Transcribed page contents
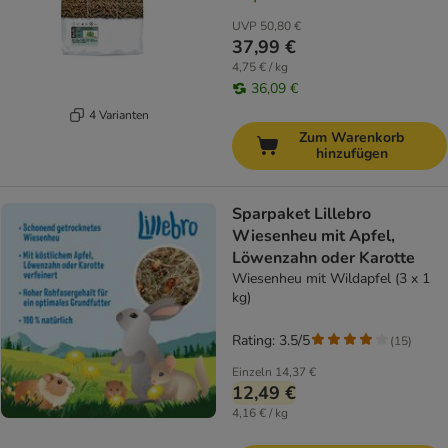
UVP
50,80 €
37,99 €
4,75 € / kg
36,09 €
4 Varianten
Zum Warenkorb
hinzufügen
Sparpaket Lillebro
Wiesenheu mit Apfel,
Löwenzahn oder Karotte
Wiesenheu mit Wildapfel (3 x 1
kg)
Rating: 3.5/5
(
15
)
Einzeln
14,37 €
12,49 €
4,16 € / kg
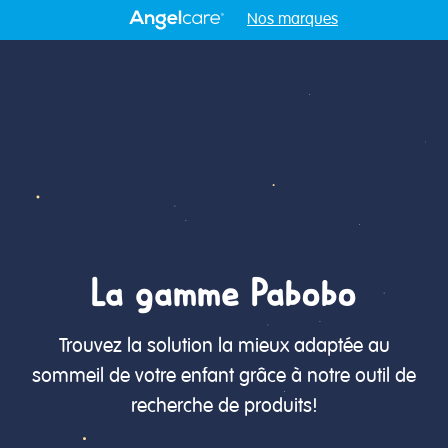
Nos marques
La gamme Pabobo
Trouvez la solution la mieux adaptée au
sommeil de votre enfant grâce à notre outil de
recherche de produits!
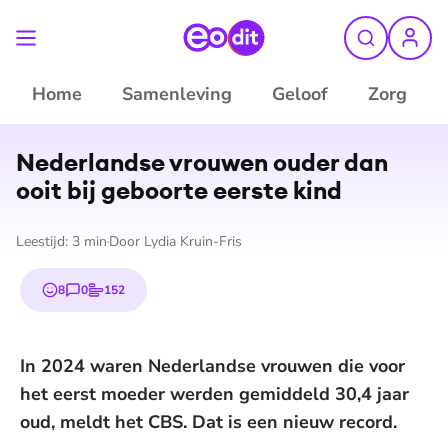
Home
Samenleving
Geloof
Zorg
©
Shutterstock
Nederlandse vrouwen ouder dan
ooit bij geboorte eerste kind
Leestijd:
3
min
Door
Lydia Kruin-Fris
8
0
152
emojis
reacties
stemmen
In 2024 waren Nederlandse vrouwen die voor
het eerst moeder werden gemiddeld 30,4 jaar
oud, meldt het CBS. Dat is een nieuw record.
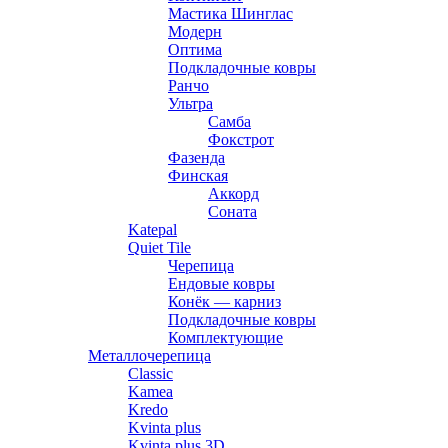
Мастика Шинглас
Модерн
Оптима
Подкладочные ковры
Ранчо
Ультра
Самба
Фокстрот
Фазенда
Финская
Аккорд
Соната
Katepal
Quiet Tile
Черепица
Ендовые ковры
Конёк — карниз
Подкладочные ковры
Комплектующие
Металлочерепица
Classic
Kamea
Kredo
Kvinta plus
Kvinta plus 3D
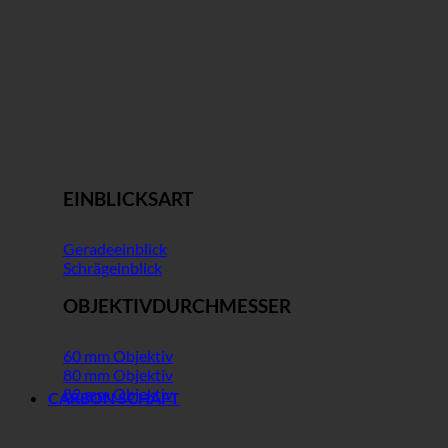
EINBLICKSART
Geradeeinblick
Schrägeinblick
OBJEKTIVDURCHMESSER
60 mm Objektiv
80 mm Objektiv
82 mm Objektiv
CARBON SCHAFT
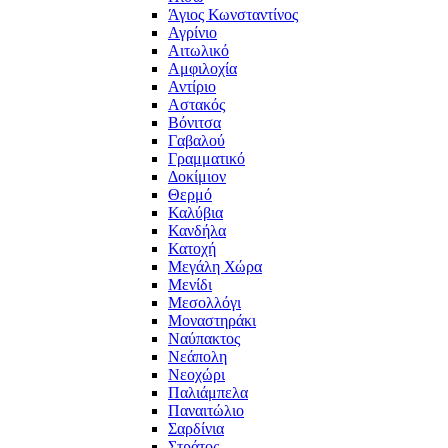
Άγιος Κωνσταντίνος
Αγρίνιο
Αιτωλικό
Αμφιλοχία
Αντίριο
Αστακός
Βόνιτσα
Γαβαλού
Γραμματικό
Δοκίμιον
Θερμό
Καλύβια
Κανδήλα
Κατοχή
Μεγάλη Χώρα
Μενίδι
Μεσολλόγι
Μοναστηράκι
Ναύπακτος
Νεάπολη
Νεοχώρι
Παλιάμπελα
Παναιτώλιο
Σαρδίνια
Στράτος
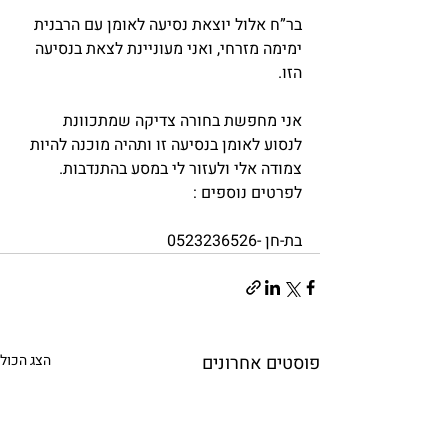
בר”ח אלול יוצאת נסיעה לאומן עם הרבנית 
ימימה מזרחי, ואני מעוניינת לצאת בנסיעה 
הזו.
אני מחפשת בחורה צדיקה שמתכוונת 
לנסוע לאומן בנסיעה זו ותהיה מוכנה להיות 
צמודה אלי ולעזור לי במסע בהתנדבות.
לפרטים נוספים :
בת-חן -0523236526
פוסטים אחרונים
הצג הכול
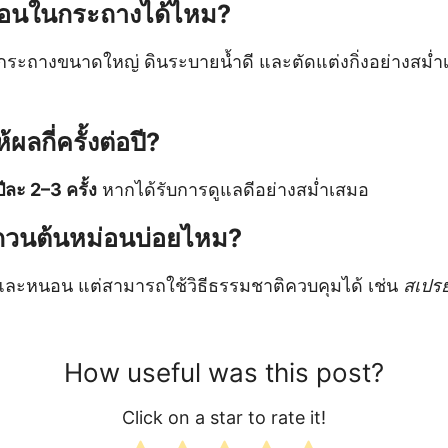
ม่อนในกระถางได้ไหม?
ระถางขนาดใหญ่ ดินระบายน้ำดี และตัดแต่งกิ่งอย่างสม่ำเ
ผลกี่ครั้งต่อปี?
ปีละ 2–3 ครั้ง
หากได้รับการดูแลดีอย่างสม่ำเสมอ
กวนต้นหม่อนบ่อยไหม?
ี้ยและหนอน แต่สามารถใช้วิธีธรรมชาติควบคุมได้ เช่น
สเปรย
How useful was this post?
Click on a star to rate it!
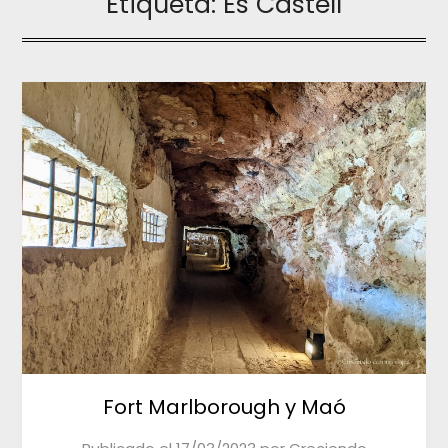
Etiqueta:
Es Castell
Fort Marlborough y Maó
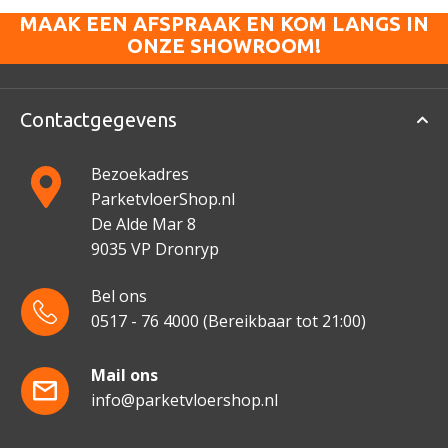
MAAK EEN AFSPRAAK EN KOM LANGS IN
ONZE SHOWROOM!
Contactgegevens
Bezoekadres
ParketvloerShop.nl
De Alde Mar 8
9035 VP Dronryp
Bel ons
0517 - 76 4000
(Bereikbaar tot 21:00)
Mail ons
info@parketvloershop.nl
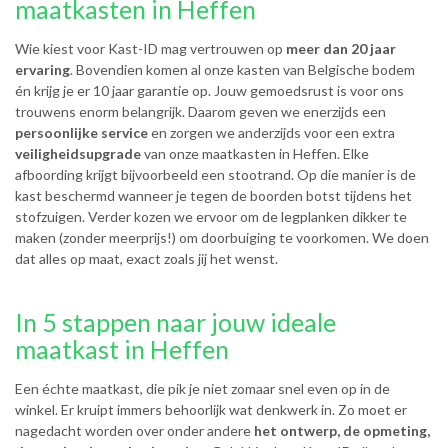
maatkasten in Heffen
Wie kiest voor Kast-ID mag vertrouwen op
meer dan 20 jaar
ervaring
. Bovendien komen al onze kasten van Belgische bodem
én krijg je er 10 jaar garantie op. Jouw gemoedsrust is voor ons
trouwens enorm belangrijk. Daarom geven we enerzijds een
persoonlijke service
en zorgen we anderzijds voor een extra
veiligheidsupgrade
van onze maatkasten in Heffen. Elke
afboording krijgt bijvoorbeeld een stootrand. Op die manier is de
kast beschermd wanneer je tegen de boorden botst tijdens het
stofzuigen. Verder kozen we ervoor om de legplanken dikker te
maken (zonder meerprijs!) om doorbuiging te voorkomen. We doen
dat alles op maat, exact zoals jij het wenst.
In 5 stappen naar jouw ideale
maatkast in Heffen
Een échte maatkast, die pik je niet zomaar snel even op in de
winkel. Er kruipt immers behoorlijk wat denkwerk in. Zo moet er
nagedacht worden over onder andere
het ontwerp, de opmeting,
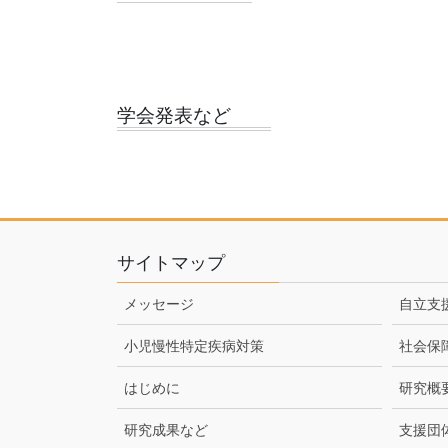
学会発表など
サイトマップ
メッセージ
自立支
小児慢性特定疾病対策
社会保
はじめに
研究概
研究成果など
支援団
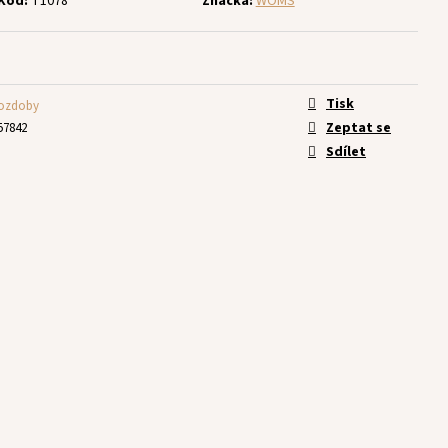
Kód:
T1078
Značka:
WOMS
Tisk
 ozdoby
Zeptat se
57842
Sdílet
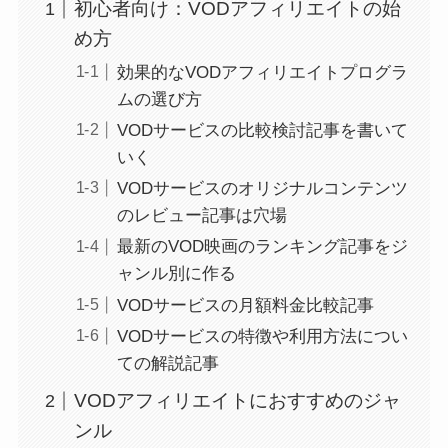
初心者向け：VODアフィリエイトの始
め方
効果的なVODアフィリエイトプログラ
ムの選び方
VODサービスの比較検討記事を書いて
いく
VODサービスのオリジナルコンテンツ
のレビュー記事は穴場
最新のVOD映画のランキング記事をジ
ャンル別に作る
VODサービスの月額料金比較記事
VODサービスの特徴や利用方法につい
ての解説記事
VODアフィリエイトにおすすめのジャ
ンル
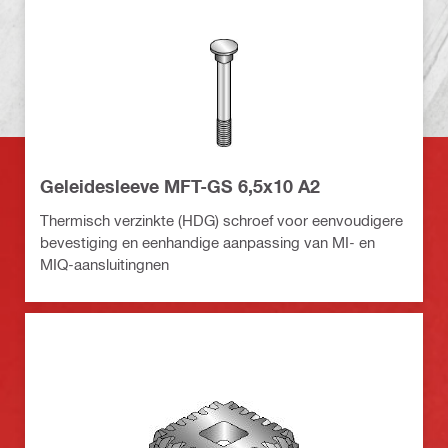
Geleidesleeve MFT-GS 6,5x10 A2
Thermisch verzinkte (HDG) schroef voor eenvoudigere
bevestiging en eenhandige aanpassing van MI- en
MIQ-aansluitingnen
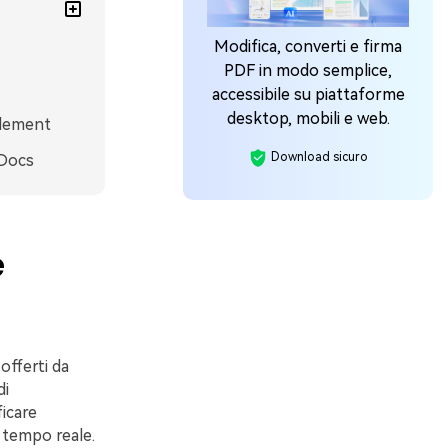
Modifica, converti e firma
PDF in modo semplice,
accessibile su piattaforme
desktop, mobili e web.
element
Download sicuro
 Docs
e
offerti da
di
ficare
 tempo reale.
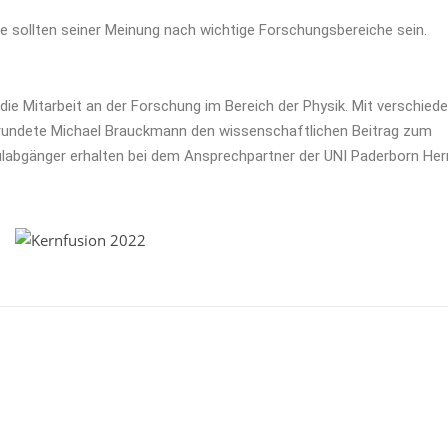
ie sollten seiner Meinung nach wichtige Forschungsbereiche sein.
ie Mitarbeit an der Forschung im Bereich der Physik. Mit verschied
 rundete Michael Brauckmann den wissenschaftlichen Beitrag zum
hulabgänger erhalten bei dem Ansprechpartner der UNI Paderborn He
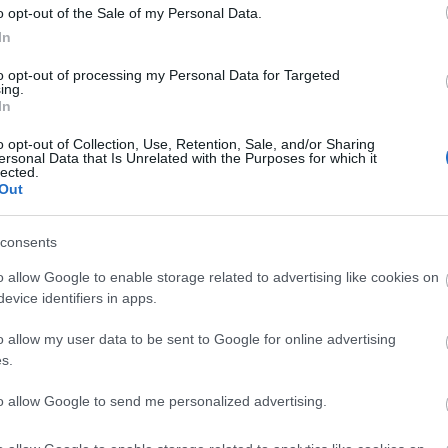
ionen Idéforum delar ut priset.
o opt-out of the Sale of my Personal Data.
idigt som han också ser möjligheterna med den här
In
ör marknadsföring.
to opt-out of processing my Personal Data for Targeted
ing.
In
n.
o opt-out of Collection, Use, Retention, Sale, and/or Sharing
unt omkring mig har jag tio personer som stöttar 
ersonal Data that Is Unrelated with the Purposes for which it
lected.
Out
salopp när elitmotionären Johan Sandberg tog sig i
ån den före detta vasaloppsvinnaren Daniel Thynell
consents
eltidsarbetare.
o allow Google to enable storage related to advertising like cookies on
evice identifiers in apps.
il på Framgångsdagen, Skellefteå Tillväxtgala.
o allow my user data to be sent to Google for online advertising
s.
to allow Google to send me personalized advertising.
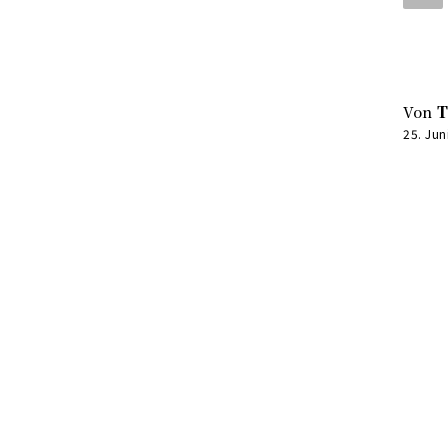
Von
T
25. Jun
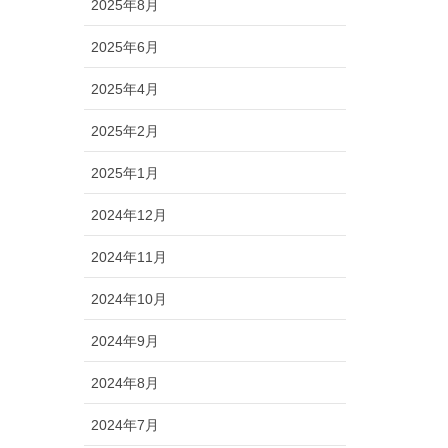
2025年8月
2025年6月
2025年4月
2025年2月
2025年1月
2024年12月
2024年11月
2024年10月
2024年9月
2024年8月
2024年7月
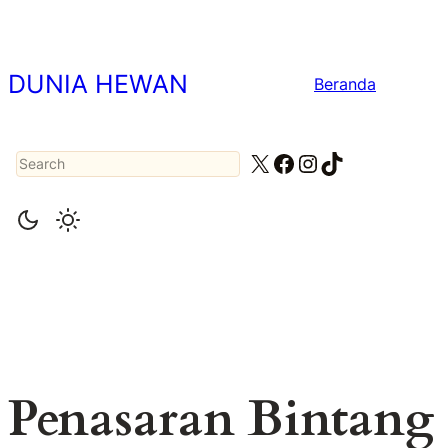
Lewati
ke
konten
DUNIA HEWAN
Beranda
Search
X
Facebook
Instagram
TikTok
Penasaran Bintang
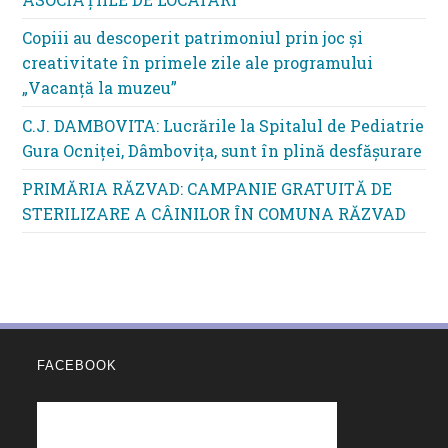
Copiii au descoperit patrimoniul prin joc și
creativitate în primele zile ale programului
„Vacanță la muzeu”
C.J. DAMBOVITA: Lucrările la Spitalul de Pediatrie
Gura Ocniței, Dâmbovița, sunt în plină desfășurare
PRIMĂRIA RĂZVAD: CAMPANIE GRATUITĂ DE
STERILIZARE A CÂINILOR ÎN COMUNA RĂZVAD
FACEBOOK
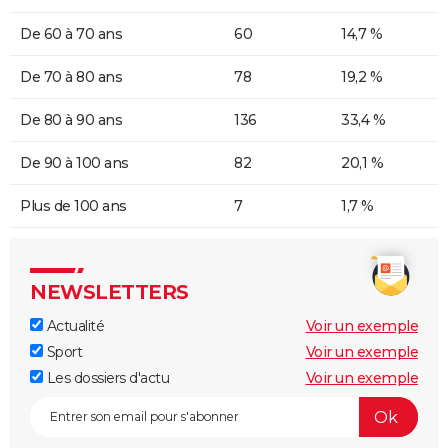
De 60 à 70 ans
60
14,7 %
De 70 à 80 ans
78
19,2 %
De 80 à 90 ans
136
33,4 %
De 90 à 100 ans
82
20,1 %
Plus de 100 ans
7
1,7 %
NEWSLETTERS
Actualité
Voir un exemple
Sport
Voir un exemple
Les dossiers d'actu
Voir un exemple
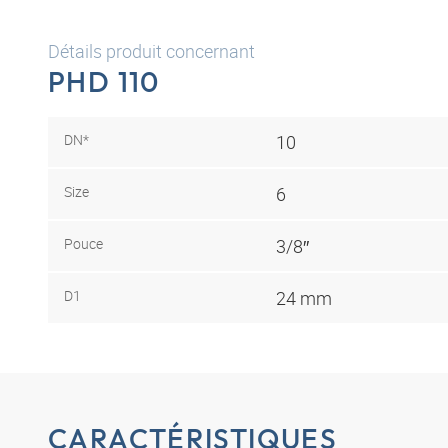
Détails produit concernant
PHD 110
DN*
10
Size
6
Pouce
3/8″
D1
24 mm
CARACTÉRISTIQUES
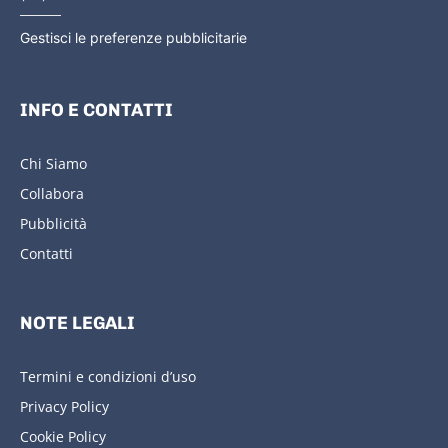
Gestisci le preferenze pubblicitarie
INFO E CONTATTI
Chi Siamo
Collabora
Pubblicità
Contatti
NOTE LEGALI
Termini e condizioni d’uso
Privacy Policy
Cookie Policy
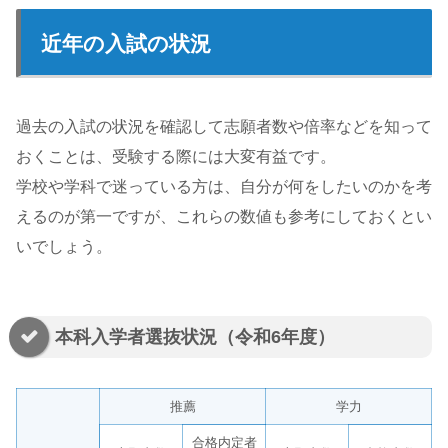
近年の入試の状況
過去の入試の状況を確認して志願者数や倍率などを知って
おくことは、受験する際には大変有益です。
学校や学科で迷っている方は、自分が何をしたいのかを考
えるのが第一ですが、これらの数値も参考にしておくとい
いでしょう。
本科入学者選抜状況（令和6年度）
推薦
学力
合格内定者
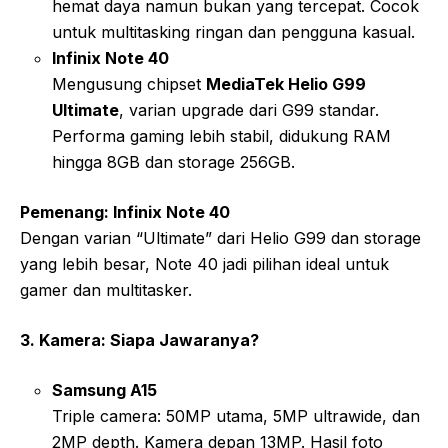
hemat daya namun bukan yang tercepat. Cocok
untuk multitasking ringan dan pengguna kasual.
Infinix Note 40
Mengusung chipset
MediaTek Helio G99
Ultimate
, varian upgrade dari G99 standar.
Performa gaming lebih stabil, didukung RAM
hingga 8GB dan storage 256GB.
Pemenang: Infinix Note 40
Dengan varian “Ultimate” dari Helio G99 dan storage
yang lebih besar, Note 40 jadi pilihan ideal untuk
gamer dan multitasker.
3. Kamera: Siapa Jawaranya?
Samsung A15
Triple camera: 50MP utama, 5MP ultrawide, dan
2MP depth. Kamera depan 13MP. Hasil foto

→ Work request:
A line belongs in the answer if it contains the word "dari"; copy every such line from the data above.

→ Result of this task:
, varian upgrade dari G99 standar.
Dengan varian “Ultimate” dari Helio G99 dan storage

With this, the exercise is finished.